Case Transformation

Case transformation is usually handled by a table that maps each character to itself, except for those characters being transformed - which are mapped to their transformed counterpart. For example, a lower case map might look like:

  lower['a'] == 'a'
  lower['A'] == 'a'
  

This is represented in the ctype data as two tables: lower and upper. You can start a map by first specifying that all characters map to themselves:

  lower['\0' - '\xFF'] = '\0' - '\xFF'
  

You can then override a subrange in this table to specify that 'A' - 'Z' maps to 'a' - 'z':

  lower['A' - 'Z']     = 'a' - 'z'
  

These two statements have completely specified the lower case mapping for an 8 bit char. The upper case table is similar. For example, here is the specification for upper case mapping of a 16 bit wchar_t in the "C" locale:

  upper['\0' - '\xFFFF'] = '\0' - '\xFFFF'
  upper['a' - 'z']       = 'A' - 'Z'
  

Below is the complete "C" locale specification for both ctype_byname<char> and ctype_byname<wchar_t>. Note that a "C" data file does not actually exist. But if you provided a locale data file with this information in it, then the behavior would be the same as the "C" locale.

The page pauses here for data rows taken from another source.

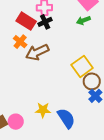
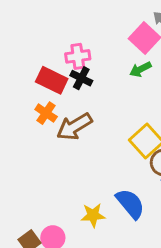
black cross: (45, 22) -> (81, 78), turned -32
blue semicircle: (66, 118) -> (130, 204), moved

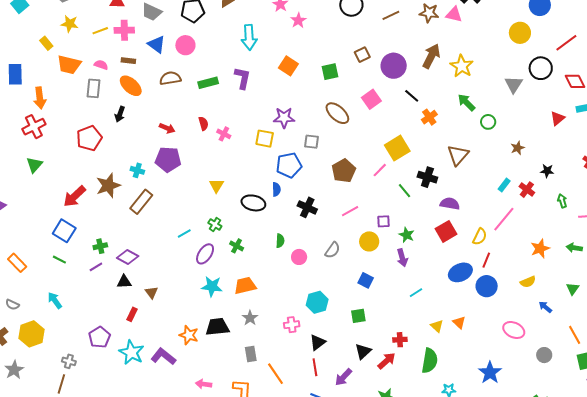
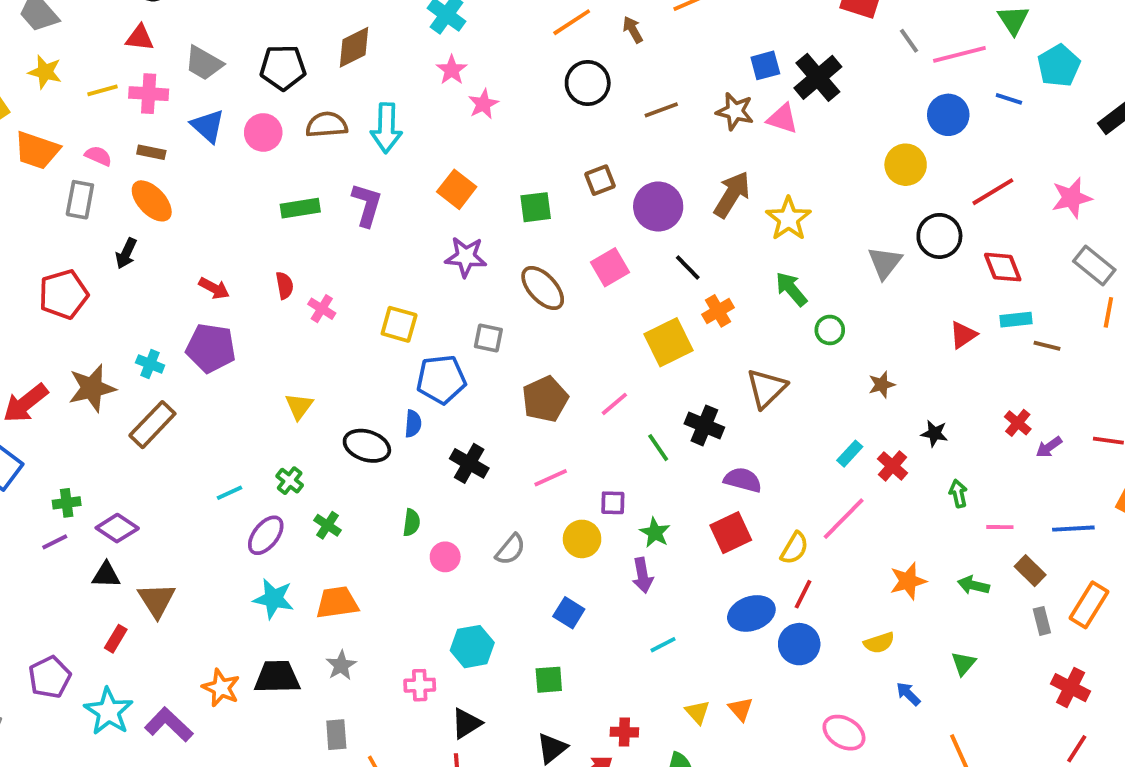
brown semicircle: (170, 78) -> (327, 125), moved
purple star: (284, 118) -> (466, 257), moved
yellow square: (397, 148) -> (668, 342), moved
brown triangle: (151, 293) -> (157, 600), size x1.5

Listing: Example of "C" Locale
$ctype_narrow
ctype['\x00' - '\x08'] = cntrl

ctype['\x09']          = cntrl | space | blank

ctype['\x0A' - '\x0D'] = cntrl | space

ctype['\x0E' - '\x1F'] = cntrl

ctype['\x20']          = space | blank | print

ctype['\x21' - '\x2F'] = punct | graph | print

ctype['\x30' - '\x39'] = digit | xdigit | graph | print

ctype['\x3A' - '\x40'] = punct | graph | print

ctype['\x41' - '\x46'] = xdigit | upper | alpha | graph | print

ctype['\x47' - '\x5A'] = upper | alpha | graph | print

ctype['\x5B' - '\x60'] = punct | graph | print

ctype['\x61' - '\x66'] = xdigit | lower | alpha | graph | print

ctype['\x67' - '\x7A'] = lower | alpha | graph | print

ctype['\x7B' - '\x7E'] = punct | graph | print

ctype['\x7F']          = cntrl

 

lower['\0' - '\xFF'] = '\0' - '\xFF'

lower['A' - 'Z']     = 'a' - 'z'

 

upper['\0' - '\xFF'] = '\0' - '\xFF'

upper['a' - 'z']     = 'A' - 'Z'

 

$ctype_wide

ctype['\x00' - '\x08'] = cntrl

ctype['\x09']          = cntrl | space | blank

ctype['\x0A' - '\x0D'] = cntrl | space

ctype['\x0E' - '\x1F'] = cntrl

ctype['\x20']          = space | blank | print

ctype['\x21' - '\x2F'] = punct | graph | print

ctype['\x30' - '\x39'] = digit | xdigit | graph | print

ctype['\x3A' - '\x40'] = punct | graph | print

ctype['\x41' - '\x46'] = xdigit | upper | alpha | graph | print

ctype['\x47' - '\x5A'] = upper | alpha | graph | print

ctype['\x5B' - '\x60'] = punct | graph | print

ctype['\x61' - '\x66'] = xdigit | lower | alpha | graph | print

ctype['\x67' - '\x7A'] = lower | alpha | graph | print

ctype['\x7B' - '\x7E'] = punct | graph | print

ctype['\x7F']          = cntrl

 

lower['\0' - '\xFFFF'] = '\0' - '\xFFFF'

lower['A' - 'Z']       = 'a' - 'z'

 

upper['\0' - '\xFFFF'] = '\0' - '\xFFFF'

upper['a' - 'z']       = 'A' - 'Z'